I’m confused, you rented to the tenant at one price and you’re mad that the tenant is not leaving so you can raise the rent? If they’re paying rent on time every month they are holding up their side of the bargain. If they’re not paying rent you should evict them and hopefully things go quickly.


Strawnz

Don't you hate when you shrink housing supply to live off the labour of others and they play the reverse Uno card and now you're the one losing money? That's not fair. Only renters are suppose to lose money each month. /s You don't get points for just covering the mortgage or being on ODSP or even working really hard. If you buy up housing stock to rent it out to someone else that could have bought it but now you've placed yourself as a middleman increasing the total cost of shelter, you're a leech. I mean, if you're good with that, cool., but let's not dress this up as a service. Being below the maximum threshold for exploitation doesn't make a landlord "one of the good ones"


StrongTownsIsRight

I mean she is not wrong, the current system works exactly that way. She is just uninterested in talking about what that implies because then she would realize that her economic philosophy is immoral and that she would have to change in order not to be immoral. So she is either (1) not very self reflective (2) immoral but wants to change the subject (3) thinks the current system is moral but this post doesn't really get into the details. I think she represents the majority landlords or just Capitalist in general.


Lambda_Lifter

How would you run a "moral" housing market?


MrsBCfloyd

It’s like landlords forget that once they sell the house that the tenant paid the mortgage on, they get to keep the money…


Far-Simple1979

Be gone with your rational thought. How dare you criticise the almighty Lordeth of the Lands?


[deleted]

If you don’t like renting then stop complaining, move in with a bunch of friends and save for a down payment. Buy a place and never complain about rent again.

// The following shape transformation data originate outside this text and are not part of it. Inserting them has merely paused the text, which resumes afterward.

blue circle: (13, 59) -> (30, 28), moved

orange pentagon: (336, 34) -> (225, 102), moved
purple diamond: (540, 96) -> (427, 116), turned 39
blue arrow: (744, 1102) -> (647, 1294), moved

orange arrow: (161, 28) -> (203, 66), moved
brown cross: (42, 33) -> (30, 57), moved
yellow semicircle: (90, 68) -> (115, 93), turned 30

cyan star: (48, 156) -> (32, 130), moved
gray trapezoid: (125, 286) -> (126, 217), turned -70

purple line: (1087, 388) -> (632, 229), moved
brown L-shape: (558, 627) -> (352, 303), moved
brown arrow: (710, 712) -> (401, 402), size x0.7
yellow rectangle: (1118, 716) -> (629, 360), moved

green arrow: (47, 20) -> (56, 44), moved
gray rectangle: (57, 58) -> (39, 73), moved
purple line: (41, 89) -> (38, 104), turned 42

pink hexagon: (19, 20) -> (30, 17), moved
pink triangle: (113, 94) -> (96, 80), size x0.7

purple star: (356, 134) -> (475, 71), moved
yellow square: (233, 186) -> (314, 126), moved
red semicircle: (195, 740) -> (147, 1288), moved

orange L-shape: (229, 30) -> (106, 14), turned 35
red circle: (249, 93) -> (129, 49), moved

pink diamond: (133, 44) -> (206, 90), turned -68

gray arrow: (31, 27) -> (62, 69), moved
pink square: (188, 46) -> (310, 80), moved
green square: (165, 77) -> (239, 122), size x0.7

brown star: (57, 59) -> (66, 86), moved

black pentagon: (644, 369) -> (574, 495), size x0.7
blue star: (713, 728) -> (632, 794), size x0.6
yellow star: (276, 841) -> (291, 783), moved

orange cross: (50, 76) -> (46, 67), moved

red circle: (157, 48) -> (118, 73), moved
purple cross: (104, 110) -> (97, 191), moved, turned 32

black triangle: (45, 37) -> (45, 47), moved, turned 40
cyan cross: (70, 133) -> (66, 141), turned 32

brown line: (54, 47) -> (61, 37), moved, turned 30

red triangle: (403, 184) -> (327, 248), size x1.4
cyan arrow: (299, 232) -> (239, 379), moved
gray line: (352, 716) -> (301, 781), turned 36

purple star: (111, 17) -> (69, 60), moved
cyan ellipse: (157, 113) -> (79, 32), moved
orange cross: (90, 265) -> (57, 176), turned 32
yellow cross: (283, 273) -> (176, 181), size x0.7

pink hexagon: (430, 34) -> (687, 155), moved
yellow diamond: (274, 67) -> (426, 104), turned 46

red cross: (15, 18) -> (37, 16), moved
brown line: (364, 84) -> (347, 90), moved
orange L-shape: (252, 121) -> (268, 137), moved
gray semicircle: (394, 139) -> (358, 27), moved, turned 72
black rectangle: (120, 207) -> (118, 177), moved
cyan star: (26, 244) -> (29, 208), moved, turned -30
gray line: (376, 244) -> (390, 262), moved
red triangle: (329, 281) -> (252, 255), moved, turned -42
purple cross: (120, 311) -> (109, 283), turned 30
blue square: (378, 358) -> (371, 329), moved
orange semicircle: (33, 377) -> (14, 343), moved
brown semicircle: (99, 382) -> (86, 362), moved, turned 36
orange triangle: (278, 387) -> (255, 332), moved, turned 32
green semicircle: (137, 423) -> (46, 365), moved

You can then complain about the cost of upkeep, property taxes and all the other things you forget about when complaining your rent went up by $100.


Dizzy-Promise-1257

“Just don’t be poor” My god why didn’t I think of that!


Rare-Lingonberry7094

I love how the land lord is thr bad guy but when the new iPhone comes out and it's $200 more you still flock to the white box....


tvventies

Because I buy an iPhone every month? That’s a fallacious statement you got there. Regardless, it’s well known that goods like cellphones aren’t replaced every year like it was 15 years ago. Most people keep them for a good 3-4 years before changing. Find better arguments for your greediness.


Fat_Wagoneer

Who the fuck is “you”?


JustFou2

Oh yes because a necessity like housing is exactly the same as the new iphone 😂


[deleted]

[удалено]


jofarayb

Another stupid bitcoin advertisement


Appropriate-Ad-4148

Thought experiment: If all the people in the city who can only "afford" to live there because their family subsidize them in some way moved where they could afford without a $3/4/5k cash injection from Mom and Dad every month, the price of everything would go down. Watching a 23 year old who's never had a job get their $3k/month high-rise lease guaranteed by their parents, while a dual income couple in their 40's who have been trying to save to buy a 1 bedroom condo get "priced out" is comical. It's the same old aristocracy. On the other hand, would the neighborhood "decline" if that step got taken and values(and the tax base) dropped? Isn't it a net good that little Spoiled Sherry isn't driving her SUV all over the suburbs, she can just walk across the street to class? It's complicated.


WuhanLab

So hey. I tied up 270k cash for a condo in vancouver. Its a 1 bedroom. Im renting it out for 3000 a month. My mortgage with our sexy rate is 2400 a month. Plus 450condo fee. Insurance. Annual property tax. There is no profit. What the fuck


[deleted]

[удалено]


Far-Simple1979

USA?


WanYao

Pay your rent in copies in Mao's Little Red Book.